# PM-1440GT Lathe won't power on



## jimbo fury (Jun 6, 2021)

Bought this lathe brand new last year and just now finally got everything set up and ready to go......and it won't power on. I have verified I have power coming in and I have power coming in and out of the transformer. I've checked the foot brake limit switch. Can't figure out why I am not powering up the machine. Any help would be great please. I'm sure once I figure it out I will love this lathe until the end of time.


----------



## Aukai (Jun 6, 2021)

Take the metal spade for the safety switch off of the door/belt housing, and insert it into the the receiver manually. It may not be seating, and completing the safety circuit. I think when PM does their run testing they put in a dummy one, it must have run before it was shipped out.


----------



## mksj (Jun 6, 2021)

In the past with another 1440GT the belt cover switch was faulty and in other cases the switch came loose and was not engaging. You should have a power on light at the front. You can also try to jumper the cover safety switch, also some other models have a chuck key guard with a micro switch, so it must be down. Below is what I mapped out a while ago, but it seems to vary a bit with the production date.


----------



## Stonebriar (Jun 6, 2021)

I have to ask. Is the red button on the front panel(STOP) pushed in. Twist it and let it pop out.


----------



## jimbo fury (Jun 6, 2021)

Stonebriar said:


> I have to ask. Is the red button on the front panel(STOP) pushed in. Twist it and let it pop out.

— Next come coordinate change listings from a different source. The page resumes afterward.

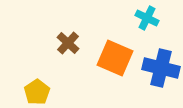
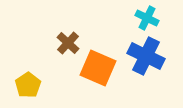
orange square: moved 17 px left, 10 px down
blue cross: moved 15 px left, 12 px up; rotated 12 degrees clockwise
yellow pentagon: moved 9 px left, 7 px up
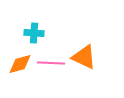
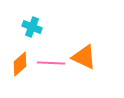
cyan cross: moved 2 px left, 6 px up; rotated 18 degrees clockwise
orange diamond: rotated 25 degrees counterclockwise
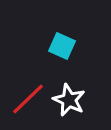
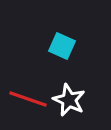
red line: rotated 63 degrees clockwise
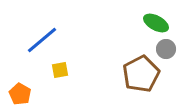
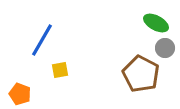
blue line: rotated 20 degrees counterclockwise
gray circle: moved 1 px left, 1 px up
brown pentagon: rotated 18 degrees counterclockwise
orange pentagon: rotated 10 degrees counterclockwise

No, I checked that first lol.


----------



## 7milesup (Jun 6, 2021)

How about the chuck guard, is that down?  I know someone that did that once (or twice)


----------



## parshal (Jun 6, 2021)

I wish mine had a chuck guard.  I get tired of oil slinging all over me and the truck right behind it.


----------



## 7milesup (Jun 6, 2021)

parshal said:


> I wish mine had a chuck guard.  I get tired of oil slinging all over me and the truck right behind it.


Yeah, I actually really like the one on my new 1440 Eisen.


----------



## bill70j (Jun 6, 2021)

Aukai said:


> Take the metal spade for the safety switch off of the door/belt housing, and insert it into the the receiver manually. It may not be seating, and completing the safety circuit. I think when PM does their run testing they put in a dummy one, it must have run before it was shipped out.

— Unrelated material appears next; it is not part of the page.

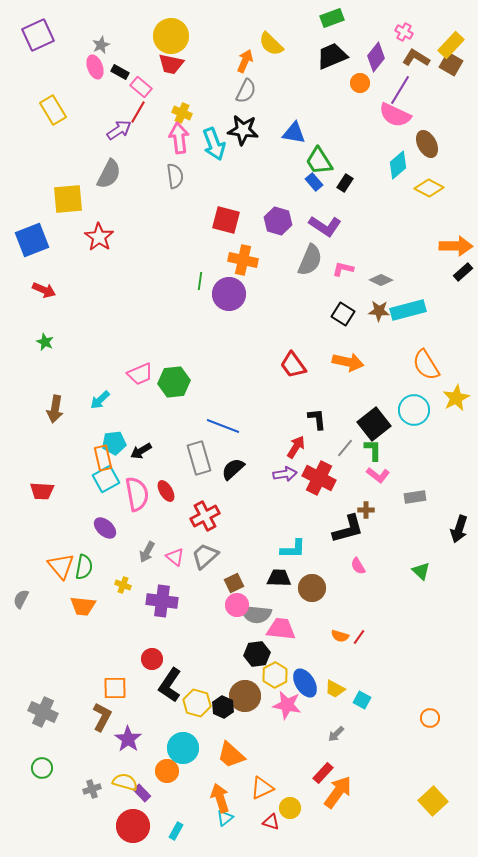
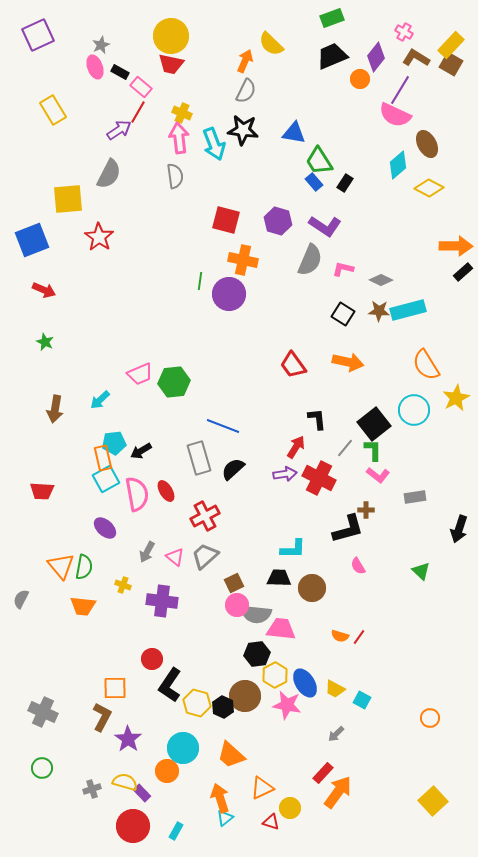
orange circle at (360, 83): moved 4 px up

This is precisely what happened with my 1440GT.  It was the thing Matt had me check first.


----------



## parshal (Jun 6, 2021)

7milesup said:


> Yeah, I actually really like the one on my new 1440 Eisen.



If I ever get another lathe that's what I'm getting.


----------



## Firstgear (Jun 7, 2021)

Aukai said:


> Take the metal spade for the safety switch off of the door/belt housing, and insert it into the the receiver manually. It may not be seating, and completing the safety circuit. I think when PM does their run testing they put in a dummy one, it must have run before it was shipped out.


When mine doesn’t fire up, that is always the first place I look, the cover safety switch. Oh yeah, the face guard….have done that a few times too!


----------



## jimbo fury (Jun 7, 2021)

It was the belt cover safety switch. I took that cover off before and never noticed a switch in there. Metal pegs were too high and didn't engage. Lathe running like a champ. I appreciate the help.


----------



## Aukai (Jun 7, 2021)

Awesome glad you found it


----------



## Janderso (Jun 7, 2021)

Outstanding!


----------



## jimbo fury (Jun 7, 2021)

I feel like an idiot for missing this lol.


----------



## Aukai (Jun 7, 2021)

The take off covers are difficult to line up, having to line up 2 studs, and the spade....


----------